Other associated risk factors with bone loss after KT were duration of dialysis
before transplantation, age at transplantation, vitamin D deficiency,
BMI<23 kg/m2, and higher initial parathyroid hormone level [27]
[31]
[32]. Modifiable risk
factors such as perHPT, BMI, and early transplantation should be managed and treated
promptly, as glucocorticoid therapy is mandatory in a patient with KT. In this
context, we found that patients with a history of PTX had significantly better
femoral neck, total hip or lumbar spine T scores in the first DXA assessments than
those treated with calcimimetics. Chandran et al. found that patients with PTX prior
to KT have better BMD and trabecular bone scores at the time of transplantation than
patients with tertiary hyperparathyroidism [33]. That may explain the better BMD of these patients after the first
year of KT, and it could be thought that controlling PTH levels before
transplantation may contribute to preventing bone loss in the early period after
KT.
In this study, we also examined the long-term effect of PTX performed before
transplantation on BMD, and we found that the femoral neck T score and BMD at the
last follow-up were better in the PTX group than those with calcimimetic.
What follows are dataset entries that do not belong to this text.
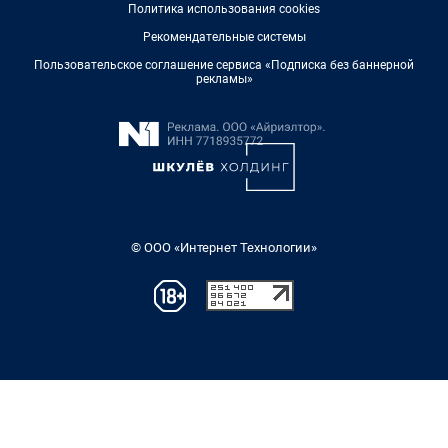
Политика использования cookies
Рекомендательные системы
Пользовательское соглашение сервиса «Подписка без баннерной
рекламы»
© ООО «Интернет Технологии»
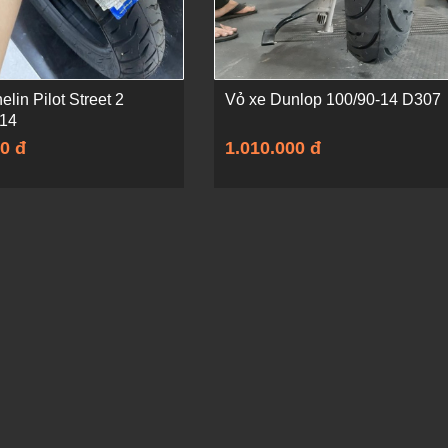
elin Pilot Street 2
Vỏ xe Dunlop 100/90-14 D307
-14
0 đ
1.010.000 đ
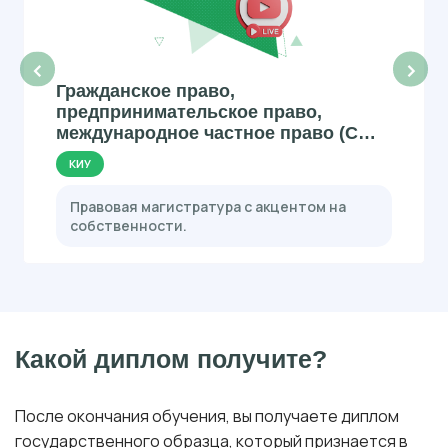
‹
›
Гражданское право,
предпринимательское право,
международное частное право (С
ВЕБИНАРАМИ)
КИУ
Правовая магистратура с акцентом на
собственности.
Какой диплом получите?
После окончания обучения, вы получаете диплом
государственного образца, который признается в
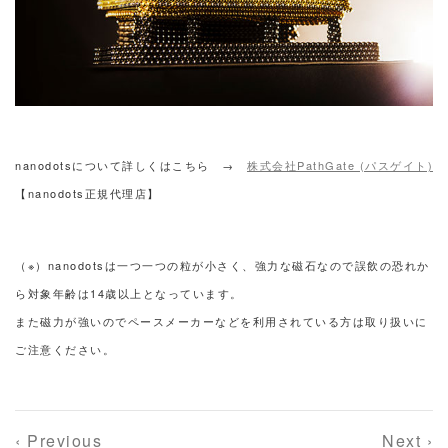
nanodotsについて詳しくはこちら →
株式会社PathGate (パスゲイト)
【nanodots正規代理店】
（※）nanodotsは一つ一つの粒が小さく、強力な磁石なので誤飲の恐れか
ら対象年齢は14歳以上となっています。
また磁力が強いのでペースメーカーなどを利用されている方は取り扱いに
ご注意ください。
‹ Previous
Next ›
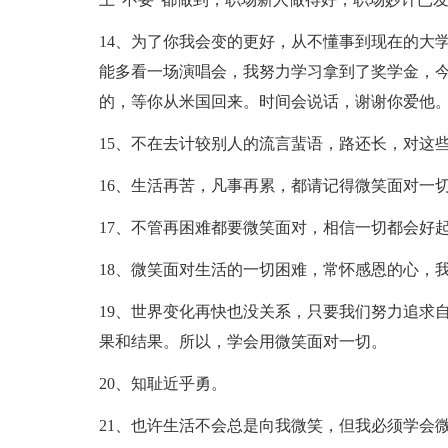
14、为了你我会变的更好，从不懂事到现在的大
能多看一场演唱会，我努力学习拿到了奖学金，
的，等你从米国回来。时间会说话，谢谢你爱他
15、不在去计较别人的流言蜚语，路还长，对这
16、生活再苦，凡事再累，都请记得微笑面对一
17、不管再困难都要微笑面对，相信一切都会好
18、微笑面对生活的一切困难，常怀感恩的心，
19、世界变化再快也没关系，只要我们努力追求
果和结果。所以，学会用微笑面对一切。
20、知耻近乎勇。
21、也许生活不会总是向我微笑，但我必须学会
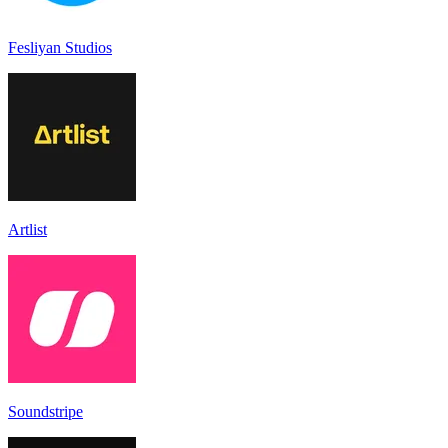
Fesliyan Studios
Artlist
Soundstripe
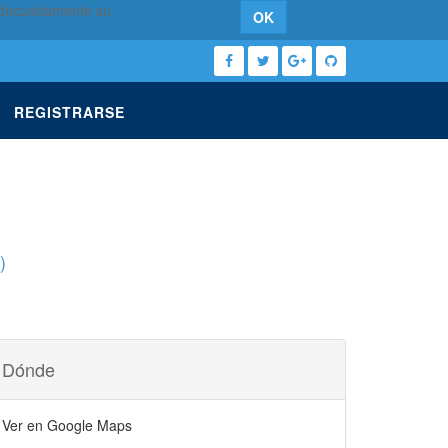
 adecuadamente su
OK
REGISTRARSE
)
Dónde
Ver en Google Maps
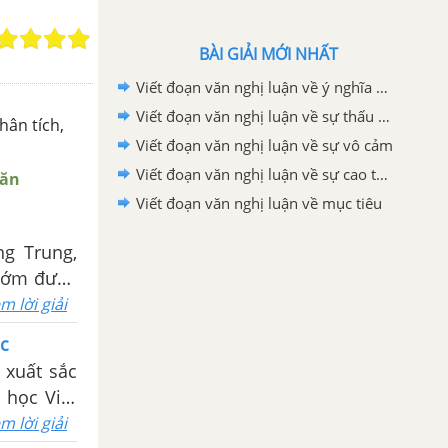
BÀI GIẢI MỚI NHẤT
Viết đoạn văn nghị luận về ý nghĩa của việc tìm ra niềm đam mê thực sự của chính mình trong cuộc sống.
Viết đoạn văn nghị luận về sự thấu cảm
hân tích,
Viết đoạn văn nghị luận về sự vô cảm
Viết đoạn văn nghị luận về sự cao thượng
Văn
Viết đoạn văn nghị luận về mục tiêu
ng Trung,
 sớm được
 bộ trong
m lời giải
ộc
 xuất sắc
 học Việt
m lời giải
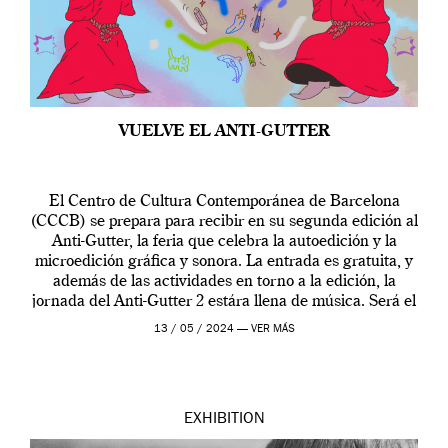
VUELVE EL ANTI-GUTTER
El Centro de Cultura Contemporánea de Barcelona
(CCCB) se prepara para recibir en su segunda edición al
Anti-Gutter, la feria que celebra la autoedición y la
microedición gráfica y sonora. La entrada es gratuita, y
además de las actividades en torno a la edición, la
jornada del Anti-Gutter 2 estára llena de música. Será el
[…]
13 / 05 / 2024 —
VER MÁS
EXHIBITION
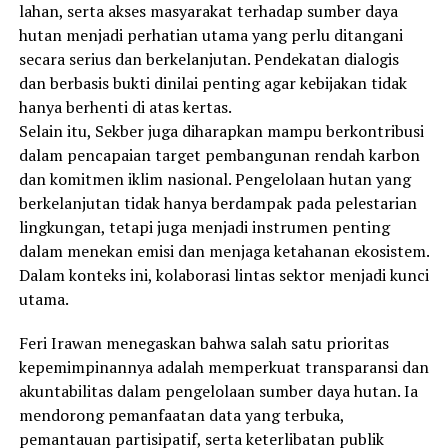
lahan, serta akses masyarakat terhadap sumber daya
hutan menjadi perhatian utama yang perlu ditangani
secara serius dan berkelanjutan. Pendekatan dialogis
dan berbasis bukti dinilai penting agar kebijakan tidak
hanya berhenti di atas kertas.
Selain itu, Sekber juga diharapkan mampu berkontribusi
dalam pencapaian target pembangunan rendah karbon
dan komitmen iklim nasional. Pengelolaan hutan yang
berkelanjutan tidak hanya berdampak pada pelestarian
lingkungan, tetapi juga menjadi instrumen penting
dalam menekan emisi dan menjaga ketahanan ekosistem.
Dalam konteks ini, kolaborasi lintas sektor menjadi kunci
utama.
Feri Irawan menegaskan bahwa salah satu prioritas
kepemimpinannya adalah memperkuat transparansi dan
akuntabilitas dalam pengelolaan sumber daya hutan. Ia
mendorong pemanfaatan data yang terbuka,
pemantauan partisipatif, serta keterlibatan publik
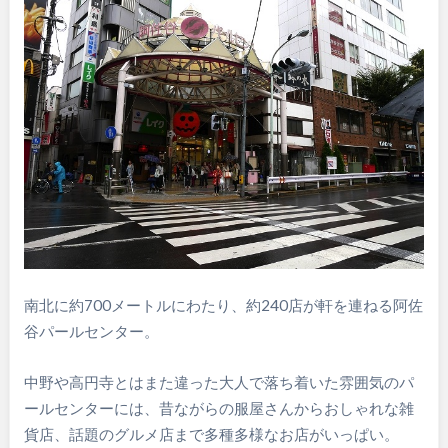
南北に約700メートルにわたり、約240店が軒を連ねる阿佐
谷パールセンター。
中野や高円寺とはまた違った大人で落ち着いた雰囲気のパ
ールセンターには、昔ながらの服屋さんからおしゃれな雑
貨店、話題のグルメ店まで多種多様なお店がいっぱい。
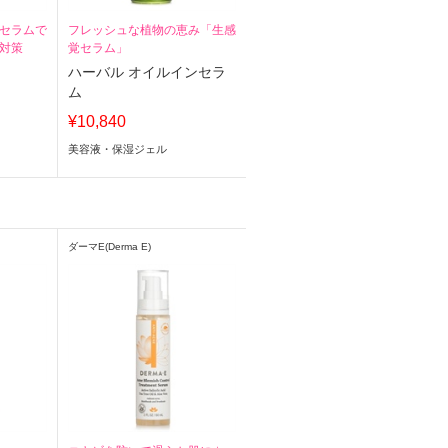
セラムで
フレッシュな植物の恵み「生感
対策
覚セラム」
ハーバル オイルインセラ
ム
¥10,840
美容液・保湿ジェル
ダーマE(Derma E)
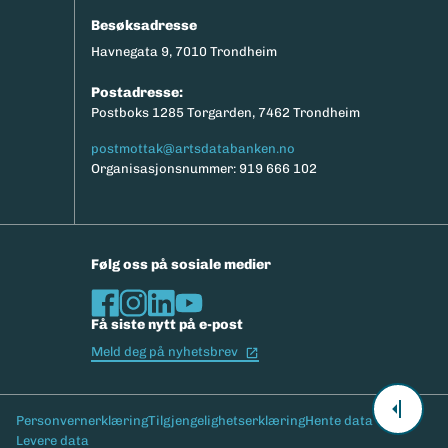
Besøksadresse
Havnegata 9, 7010 Trondheim
Postadresse:
Postboks 1285 Torgarden, 7462 Trondheim
postmottak@artsdatabanken.no
Organisasjonsnummer: 919 666 102
Følg oss på sosiale medier
Få siste nytt på e-post
(Ekstern lenke)
Meld deg på nyhetsbrev
Bunntekst
Personvernerklæring
Tilgjengelighetserklæring
Hente data
Levere data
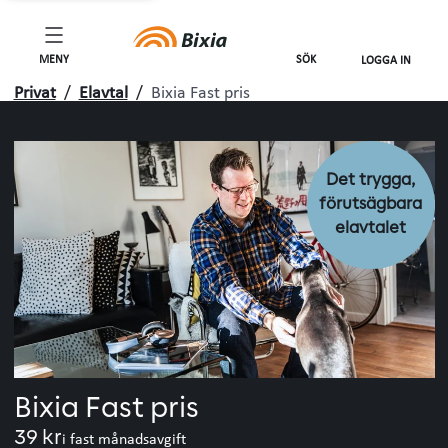
förutsä
elavtale
MENY
SÖK
LOGGA IN
Privat
/
Elavtal
/
Bixia Fast pris
Det trygga,
förutsägbara
elavtalet
Bixia Fast pris
39 kr
i fast månadsavgift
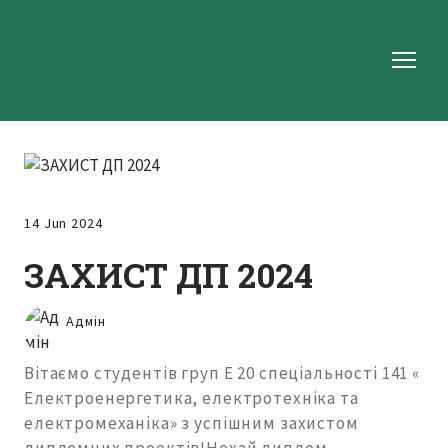
14 Jun 2024
ЗАХИСТ ДП 2024
Адмін
Вітаємо студентів груп Е 20 спеціальності 141 «
Електроенергетика, електротехніка та
електромеханіка» з успішним захистом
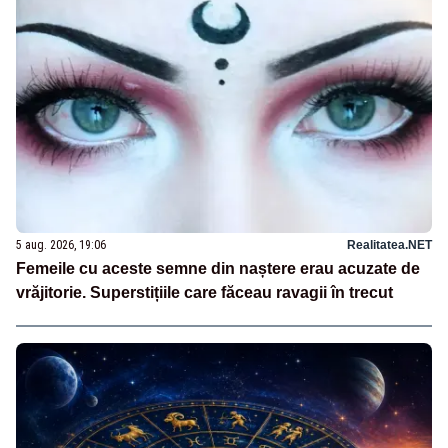
5 aug. 2026, 19:06
Realitatea.NET
Femeile cu aceste semne din naștere erau acuzate de
vrăjitorie. Superstițiile care făceau ravagii în trecut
Also, we
showed in the multivariate analysis that PTX and BMI are the independent factors
correlated with better femoral neck BMD. There is no study in the literature that
examines the impacts of PTX prior to KT on BMD. However, the only randomized,
controlled trial investigating the role of PTX for perHPT revealed that PTX was
superior to cinacalcet for increasing femoral neck BMD, but, the long-term
effectiveness remains unclear [34]. Our
results can be interpreted that surgical interventions before transplantation in
severe sHPT will have an additional contribution in the long term in this particular
patient group. In the general population, higher BMI has been shown to be protective
against osteoporosis. Similarly to previous studies, we observed that BMI correlates
with the better femoral neck BMD of the patients. [32]
[35]. On the other hand, Akaberi et al. demonstrated high persistent PTH
values correlated with significant bone loss at the hip after KT [36]. The last femoral neck BMD was not
correlated with perHPT in our cohort; however, the presence of patients treated for
perHPT in both groups after KT may have impacted this outcome.
The primary and major limitation is that this is a single-center study with a
retrospective design. Within the limits of a single center, the study population was
localized and included a small number of patients, which limited the analytic
possibilities. Second, PTX time before KT was not standardized in this study. Also,
bone turnover biomarkers were not available. Last, another limitation is that BMD
values provide limited information on bone microarchitecture.
Our study has several strengths. First, to the best of our knowledge, this is the
first study to demonstrate the long-term efficacy of PTX in femoral neck BMD
measurements. Second, it is a study with an average mean follow-up time of 8 years
after KT. Although this study includes a small number of patients, it was designed
to evaluate a specific subgroup of patients with sHPT before KT.
Conclusion
In conclusion, pre-transplant PTX was associated with a significantly lower incidence
of perHPT in patients with severe sHPT and better femoral neck BMD measurements
(g/cm2) and T scores in the final DXA assessments. Therefore, further
studies with a prospective manner are needed to define the impact of PTX performed
before KT on the BMD of patients after transplantation.